WORK REQUIRED: With the pictures omitted, print exactly the lines below, from the one containing "A-ha Minor Earth Major Sky перевод" through the one containing "natjecateljskih nastupa. S vremenom se počelo", and nothing else.

[Start of Attachment]

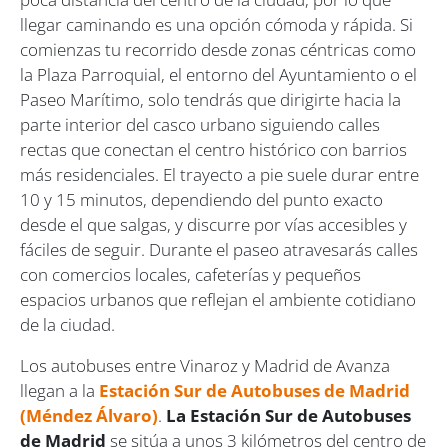
llegar caminando es una opción cómoda y rápida. Si
comienzas tu recorrido desde zonas céntricas como
la Plaza Parroquial, el entorno del Ayuntamiento o el
Paseo Marítimo, solo tendrás que dirigirte hacia la
parte interior del casco urbano siguiendo calles
rectas que conectan el centro histórico con barrios
más residenciales. El trayecto a pie suele durar entre
10 y 15 minutos, dependiendo del punto exacto
desde el que salgas, y discurre por vías accesibles y
fáciles de seguir. Durante el paseo atravesarás calles
con comercios locales, cafeterías y pequeños
espacios urbanos que reflejan el ambiente cotidiano
de la ciudad.
Los autobuses entre Vinaroz y Madrid de Avanza
llegan a la
Estación Sur de Autobuses de Madrid
(Méndez Álvaro)
.
La Estación Sur de Autobuses
de Madrid
se sitúa a unos 3 kilómetros del centro de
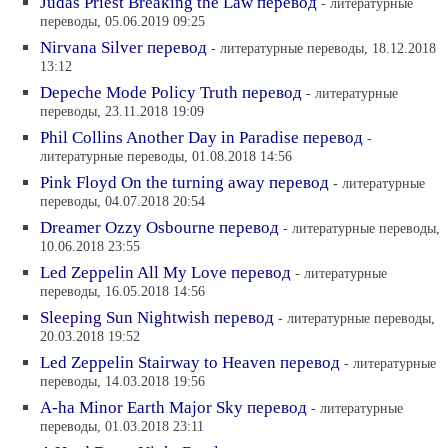
Judas Priest Breaking the Law перевод
- литературные
переводы, 05.06.2019 09:25
Nirvana Silver перевод
- литературные переводы, 18.12.2018
13:12
Depeche Mode Policy Truth перевод
- литературные
переводы, 23.11.2018 19:09
Phil Collins Another Day in Paradise перевод
-
литературные переводы, 01.08.2018 14:56
Pink Floyd On the turning away перевод
- литературные
переводы, 04.07.2018 20:54
Dreamer Ozzy Osbourne перевод
- литературные переводы,
10.06.2018 23:55
Led Zeppelin All My Love перевод
- литературные
переводы, 16.05.2018 14:56
Sleeping Sun Nightwish перевод
- литературные переводы,
20.03.2018 19:52
Led Zeppelin Stairway to Heaven перевод
- литературные
переводы, 14.03.2018 19:56
A-ha Minor Earth Major Sky перевод
- литературные
переводы, 01.03.2018 23:11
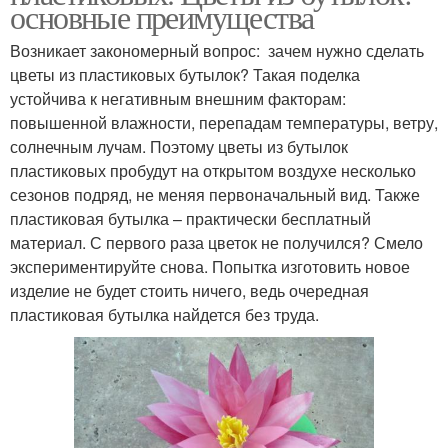
основные преимущества
Возникает закономерный вопрос: зачем нужно сделать
цветы из пластиковых бутылок? Такая поделка
устойчива к негативным внешним факторам:
повышенной влажности, перепадам температуры, ветру,
солнечным лучам. Поэтому цветы из бутылок
пластиковых пробудут на открытом воздухе несколько
сезонов подряд, не меняя первоначальный вид. Также
пластиковая бутылка – практически бесплатный
материал. С первого раза цветок не получился? Смело
экспериментируйте снова. Попытка изготовить новое
изделие не будет стоить ничего, ведь очередная
пластиковая бутылка найдется без труда.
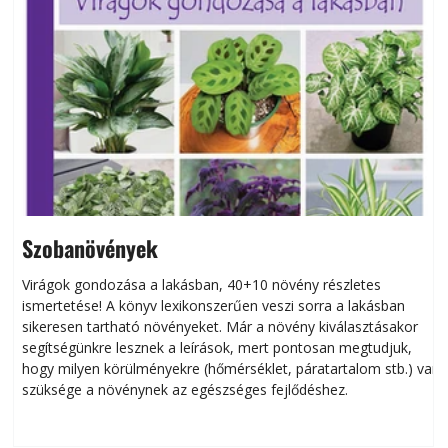
Szobanövények
Virágok gondozása a lakásban, 40+10 növény részletes
ismertetése! A könyv lexikonszerűen veszi sorra a lakásban
s
sikeresen tart­ha­tó növényeket. Már a növény kiválasztásakor
h
segítségünkre lesznek a leírások, mert pontosan megtudjuk,
k
hogy milyen körülményekre (hőmérséklet, páratartalom stb.) van
szüksége a növénynek az egészséges fejlődéshez.
t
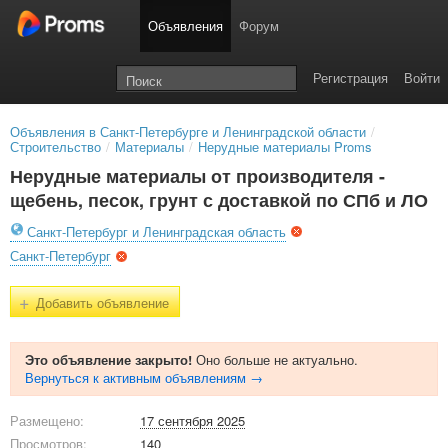
Объявления
Форум
Регистрация
Войти
Объявления в Санкт-Петербурге и Ленинградской области
/
Строительство
/
Материалы
/
Нерудные материалы Proms
Нерудные материалы от производителя -
щебень, песок, грунт с доставкой по СПб и ЛО
Санкт-Петербург и Ленинградская область
Санкт-Петербург
+
Добавить объявление
Это объявление закрыто!
Оно больше не актуально.
Вернуться к активным объявлениям →
Размещено:
17 сентября 2025
Просмотров:
140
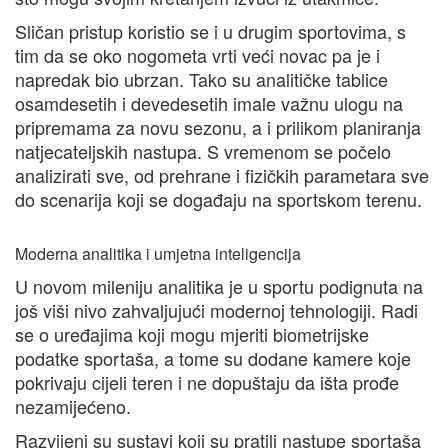
Sličan pristup koristio se i u drugim sportovima, s
tim da se oko nogometa vrti veći novac pa je i
napredak bio ubrzan. Tako su analitičke tablice
osamdesetih i devedesetih imale važnu ulogu na
pripremama za novu sezonu, a i prilikom planiranja
natjecateljskih nastupa. S vremenom se počelo
analizirati sve, od prehrane i fizičkih parametara sve
do scenarija koji se događaju na sportskom terenu.
Moderna analitika i umjetna inteligencija
U novom mileniju analitika je u sportu podignuta na
još viši nivo zahvaljujući modernoj tehnologiji. Radi
se o uređajima koji mogu mjeriti biometrijske
podatke sportaša, a tome su dodane kamere koje
pokrivaju cijeli teren i ne dopuštaju da išta prođe
nezamijećeno.
Razvijeni su sustavi koji su pratili nastupe sportaša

[End of Attachment]

RESPONSE TO THE EXERCISE:
A-ha Minor Earth Major Sky перевод
- литературные
переводы, 01.03.2018 23:11
основные преимущества
Возникает закономерный вопрос: зачем нужно сделать
цветы из пластиковых бутылок? Такая поделка
устойчива к негативным внешним факторам:
повышенной влажности, перепадам температуры, ветру,
солнечным лучам. Поэтому цветы из бутылок
пластиковых пробудут на открытом воздухе несколько
сезонов подряд, не меняя первоначальный вид. Также
пластиковая бутылка – практически бесплатный
материал. С первого раза цветок не получился? Смело
экспериментируйте снова. Попытка изготовить новое
изделие не будет стоить ничего, ведь очередная
пластиковая бутылка найдется без труда.
Szobanövények
Virágok gondozása a lakásban, 40+10 növény részletes
ismertetése! A könyv lexikonszerűen veszi sorra a lakásban
s
sikeresen tart­ha­tó növényeket. Már a növény kiválasztásakor
h
segítségünkre lesznek a leírások, mert pontosan megtudjuk,
k
hogy milyen körülményekre (hőmérséklet, páratartalom stb.) van
szüksége a növénynek az egészséges fejlődéshez.
t
Объявления
Форум
Регистрация
Войти
Объявления в Санкт-Петербурге и Ленинградской области
/
Строительство
/
Материалы
/
Нерудные материалы Proms
Нерудные материалы от производителя -
щебень, песок, грунт с доставкой по СПб и ЛО
Санкт-Петербург и Ленинградская область
Санкт-Петербург
+
Добавить объявление
Это объявление закрыто!
Оно больше не актуально.
Вернуться к активным объявлениям →
Размещено:
17 сентября 2025
Просмотров:
140
Sličan pristup koristio se i u drugim sportovima, s
tim da se oko nogometa vrti veći novac pa je i
napredak bio ubrzan. Tako su analitičke tablice
osamdesetih i devedesetih imale važnu ulogu na
pripremama za novu sezonu, a i prilikom planiranja
natjecateljskih nastupa. S vremenom se počelo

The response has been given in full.